Archaeophycology: New (Ethno)Archaeological Approaches to Understand the Contribution of Seaweed to the Subsistence and Social Life of Coastal Populations

Part of: Society for American Archaeology 89th Annual Meeting, New Orleans, LA (2024)

This collection contains the abstracts of the papers presented in the session entitled "Archaeophycology: New (Ethno)Archaeological Approaches to Understand the Contribution of Seaweed to the Subsistence and Social Life of Coastal Populations" at the 89th annual meeting of the Society for American Archaeology.
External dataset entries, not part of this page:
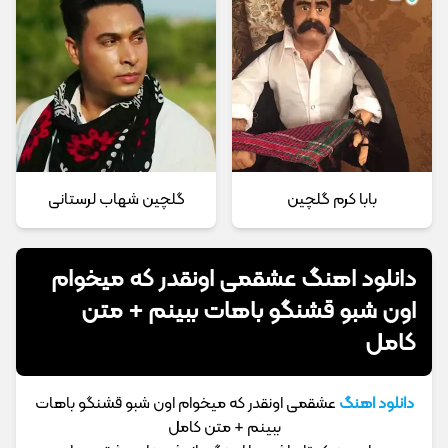
بابا کرم گلچین
گلچین شهاب لرستانی
دانلود اهنگ عشقمی اونقدر که میخوام
اون شبو قشنگو باهات ببینم + متن
کامل
دانلود اهنگ
عشقمی اونقدر که میخوام اون شبو قشنگو باهات
ببینم + متن کامل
Seaweeds have been occasionally documented in archaeological sites with outstanding preservation conditions, and though they have received minor attention from an archaeological perspective, coastal archaeology is heightening interest in these resources as a significant portion of the archaeological record of coastal areas that might be systematically dismissed. To the scarce historical information and their poor preservation, we might add theoretical and ideological aspects that result in the invisibilization of these resources (such as their current use by Indigenous societies). Furthermore, many coastal environments (such as the Arctic or coastal deserts) exhibit poor terrestrial plant production, which may result in an increased consumption of seaweeds, a unique, valuable, ubiquitous, and low-risk resource. Seaweed foraging practices constitute the expression of the continuity of a gathering way of life deeply rooted in coastal environments, thus traditional ecological knowledge related to seaweeds is essential for evaluating harvesting methods and their potential uses today. This symposium aims to provide an overview of the current state of a field focused on seaweeds, including several approaches ranging from contributions concerning all the different methodologies that can be used to detect seaweeds in the archaeological record or experimental archaeology to cross-cultural ethnographic approaches.